— The problem —
Restate the whole of the data below word for word, skipping the images.

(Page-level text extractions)
===============
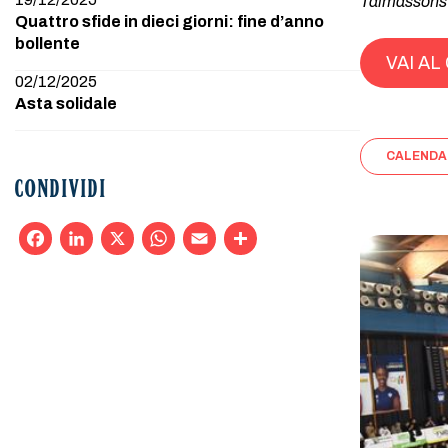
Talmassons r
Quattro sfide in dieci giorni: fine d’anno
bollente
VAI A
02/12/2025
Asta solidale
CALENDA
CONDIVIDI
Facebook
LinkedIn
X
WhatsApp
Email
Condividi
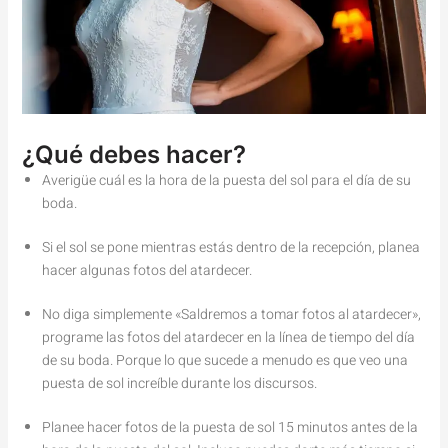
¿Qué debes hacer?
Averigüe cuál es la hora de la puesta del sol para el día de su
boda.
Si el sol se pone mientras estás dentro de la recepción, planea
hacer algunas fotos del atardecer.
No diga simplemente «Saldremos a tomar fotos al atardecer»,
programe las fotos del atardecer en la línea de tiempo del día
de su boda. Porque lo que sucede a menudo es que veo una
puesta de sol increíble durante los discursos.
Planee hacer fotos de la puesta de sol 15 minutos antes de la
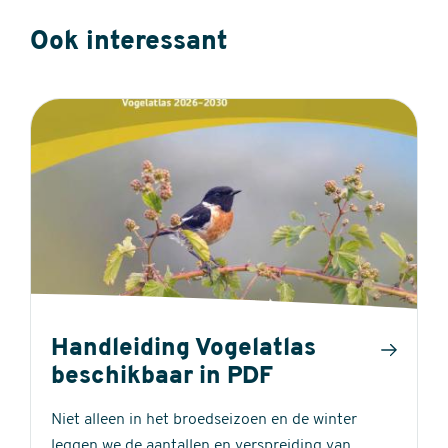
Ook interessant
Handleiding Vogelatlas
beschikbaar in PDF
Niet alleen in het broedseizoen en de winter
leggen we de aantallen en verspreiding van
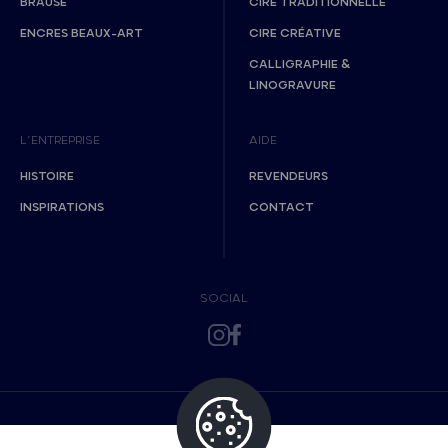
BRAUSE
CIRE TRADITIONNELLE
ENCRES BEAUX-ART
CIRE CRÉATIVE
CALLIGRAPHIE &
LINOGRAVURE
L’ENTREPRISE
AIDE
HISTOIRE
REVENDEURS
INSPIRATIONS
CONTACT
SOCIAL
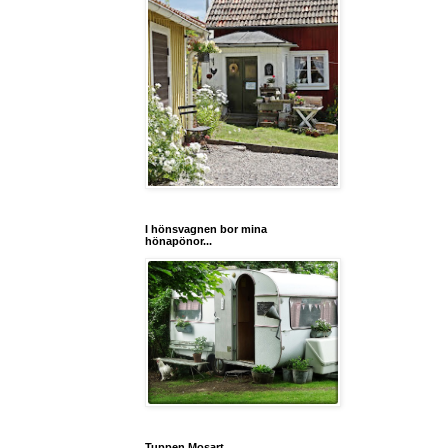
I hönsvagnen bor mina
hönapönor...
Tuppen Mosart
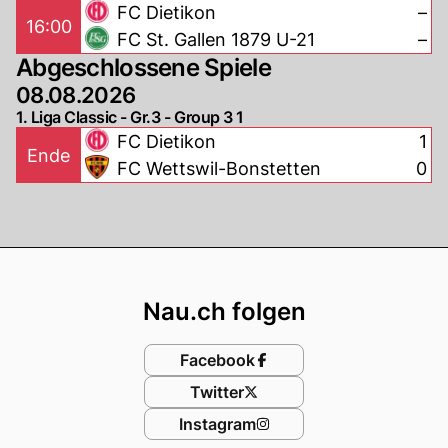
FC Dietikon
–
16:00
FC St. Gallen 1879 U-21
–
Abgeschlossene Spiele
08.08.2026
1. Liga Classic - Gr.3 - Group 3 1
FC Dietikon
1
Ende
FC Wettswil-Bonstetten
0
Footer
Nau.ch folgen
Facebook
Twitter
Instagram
===============
— Exercise answer —
Talmassons r
Quattro sfide in dieci giorni: fine d’anno
bollente
VAI A
02/12/2025
Asta solidale
CALENDA
CONDIVIDI
Facebook
LinkedIn
X
WhatsApp
Email
Condividi
¿Qué debes hacer?
Averigüe cuál es la hora de la puesta del sol para el día de su
boda.
Si el sol se pone mientras estás dentro de la recepción, planea
hacer algunas fotos del atardecer.
No diga simplemente «Saldremos a tomar fotos al atardecer»,
programe las fotos del atardecer en la línea de tiempo del día
de su boda. Porque lo que sucede a menudo es que veo una
puesta de sol increíble durante los discursos.
Planee hacer fotos de la puesta de sol 15 minutos antes de la
Ook interessant
Handleiding Vogelatlas
beschikbaar in PDF
Niet alleen in het broedseizoen en de winter
leggen we de aantallen en verspreiding van
BRAUSE
CIRE TRADITIONNELLE
ENCRES BEAUX-ART
CIRE CRÉATIVE
CALLIGRAPHIE &
LINOGRAVURE
L’ENTREPRISE
AIDE
HISTOIRE
REVENDEURS
INSPIRATIONS
CONTACT
SOCIAL
I hönsvagnen bor mina
hönapönor...
Tuppen Mosart
FC Dietikon
–
16:00
FC St. Gallen 1879 U-21
–
Abgeschlossene Spiele
08.08.2026
1. Liga Classic - Gr.3 - Group 3 1
FC Dietikon
1
Ende
FC Wettswil-Bonstetten
0
Footer
Nau.ch folgen
Facebook
Twitter
Instagram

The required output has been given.